The Ute Stampede Rodeo has been an annual staple of Nephi summers since 1934, he said.
Garrett said that the Ute Stampede Committee were the ones who had actually built the arena but, three commissions ago, the committee discovered that the county owned the facility. At that time, some of the power of the committee over the arena was taken away.
Nevertheless, he said, the committee wanted the pageant to be successful, they just wanted to not fall over each other with the move-in and move-out.
They wanted to continue to have the pageant in July, said Boswell. It works well to have it around the 24th of July, a state holiday. The calendar is quite tight, he said, with many community events planned to use the arena during the summer months. One following the rodeo and the pageant, is the demotion derby which is part of the county fair.
The fair is held, this year from August 6-11, 2007.
There are also other events in the arena such as the Jr. Rodeo Queen Contest and Western Night Rodeo and Ranch Rodeo.
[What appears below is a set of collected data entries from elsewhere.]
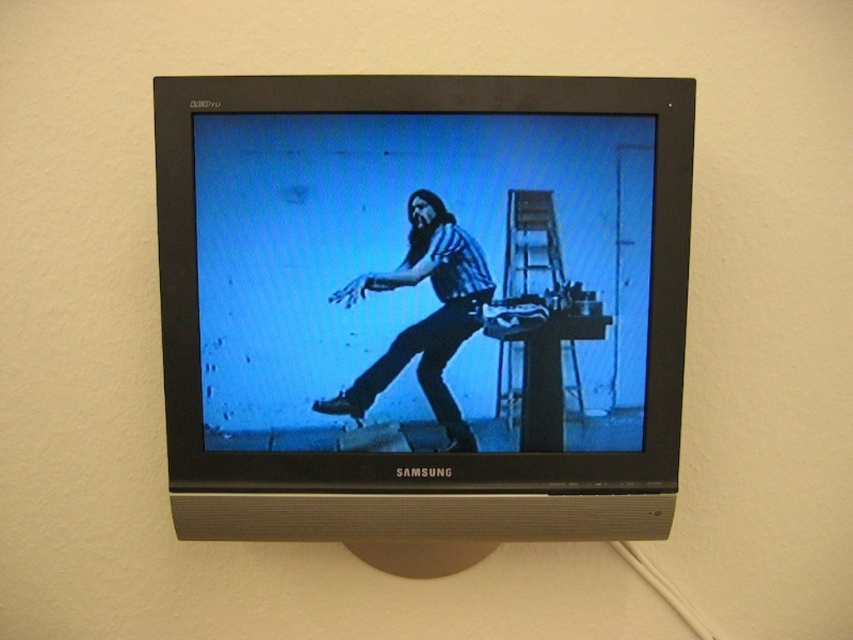 You are standing in a room with a Samsung CRT television mounted on the wall. You notice a matte black monitor at center and a matte blue jeans at center. Which object is closer to you?

The matte black monitor at center is closer to you because it is in front of the matte blue jeans at center.

You are trying to hang a picture frame that is 1.2 meters tall on the wall where the matte black monitor at center and the matte blue jeans at center are located. Based on their heights, which object would you need to move to make space for the frame?

The matte black monitor at center is much taller than the matte blue jeans at center, so you would need to move the matte black monitor at center to make space for the picture frame that is 1.2 meters tall. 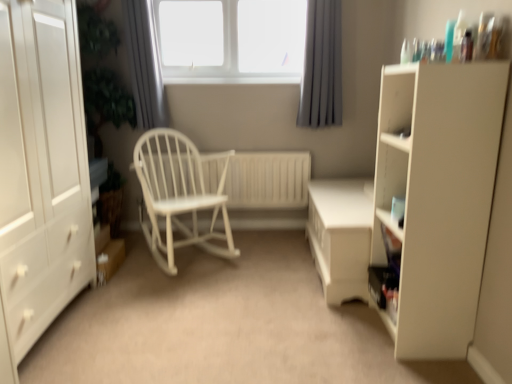 Where is `spots to the right of white wood rocking chair at center`? Image resolution: width=512 pixels, height=384 pixels. spots to the right of white wood rocking chair at center is located at coordinates (271, 261). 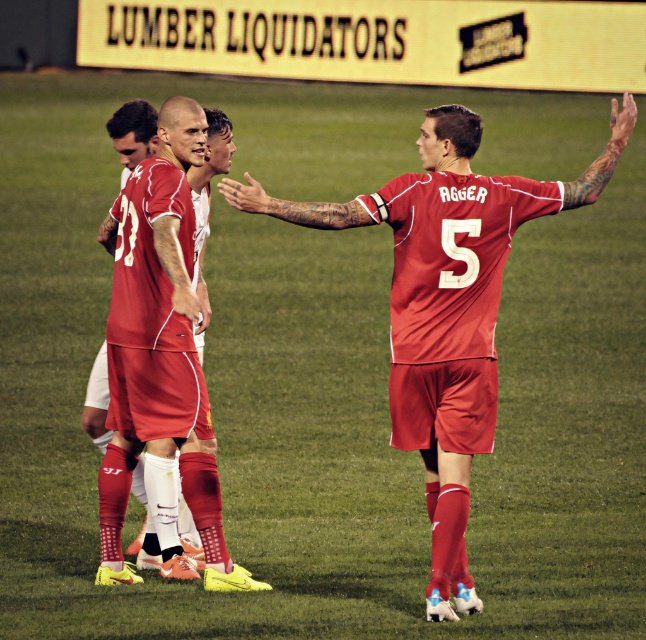 Question: Considering the relative positions of matte red jersey at center and matte red soccer uniform at center in the image provided, where is matte red jersey at center located with respect to matte red soccer uniform at center?

Choices:
 (A) below
 (B) above

Answer: (B)

Question: Considering the relative positions of matte red jersey at center and matte red soccer uniform at center in the image provided, where is matte red jersey at center located with respect to matte red soccer uniform at center?

Choices:
 (A) below
 (B) above

Answer: (B)

Question: Is matte red jersey at center behind matte red soccer uniform at center?

Choices:
 (A) yes
 (B) no

Answer: (B)

Question: Which point is closer to the camera?

Choices:
 (A) matte red jersey at center
 (B) matte red soccer uniform at center

Answer: (A)

Question: Among these points, which one is nearest to the camera?

Choices:
 (A) (339, 218)
 (B) (134, 579)

Answer: (A) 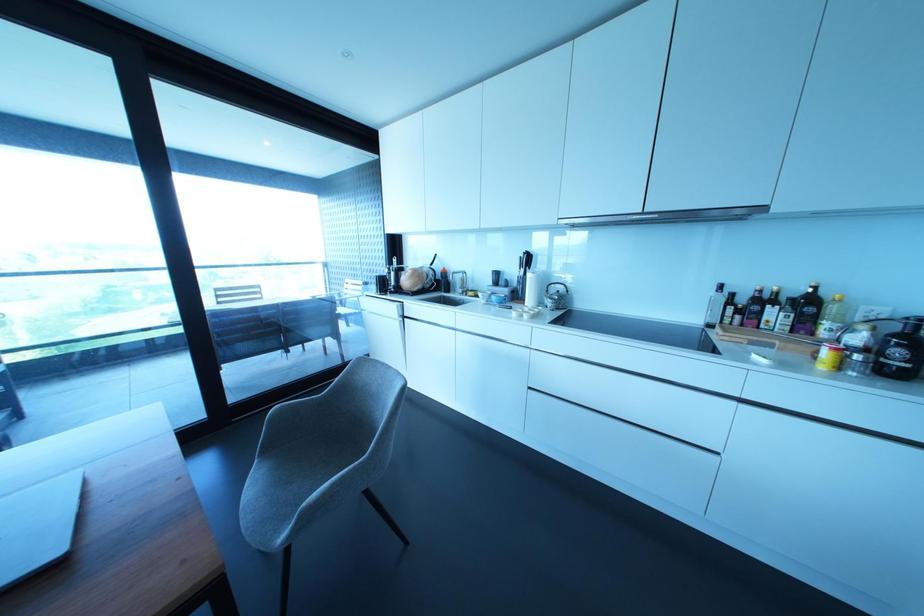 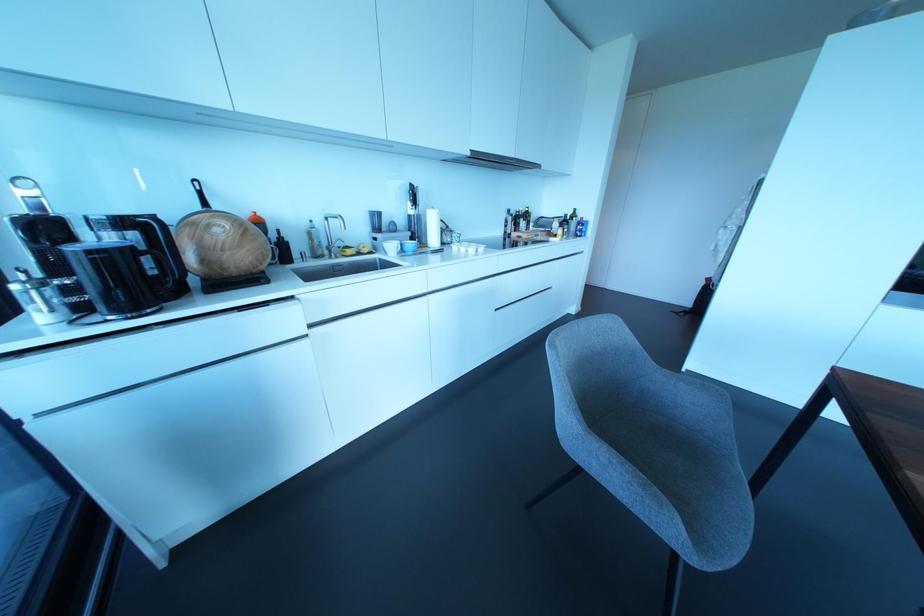 Find the pixel in the second image that matches (431,262) in the first image.

(204, 204)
On June 13 to June 16 is the Utah “Mardi Gras Days” Samboree at the Juab County Fairgrounds. Before that is the high school rodeo.
Both groups said they wanted to have the events, the stampede and pageant, at the same times in the future. They were both committed to the on-going improvements of both events.
One other problem, which Day could see, was that the pageant builds a small pond in the arena as part of their production. The county has budgeted $8,000 for new sand for the arena.
He was concerned that the sand not be disturbed in such a way that it turned up the underlying clay.
The solution, said commissioners, might be to have the county buildings and grounds people build the pond for the pageant.
“We don’t have any objection to that,” said Boswell. “That is an excellent solution.”
He said volunteers had been doing the work and digging down just four-inches, piling the sand up around the pond and had also been lining the pond with plastic liner to prevent leaks.
All events do a good job of cleaning up after those events are over, said Chad Winn, commissioner. “Everyone has been doing as good as they can.”
He said that the result of continued use will not be perfect but it will be satisfactory.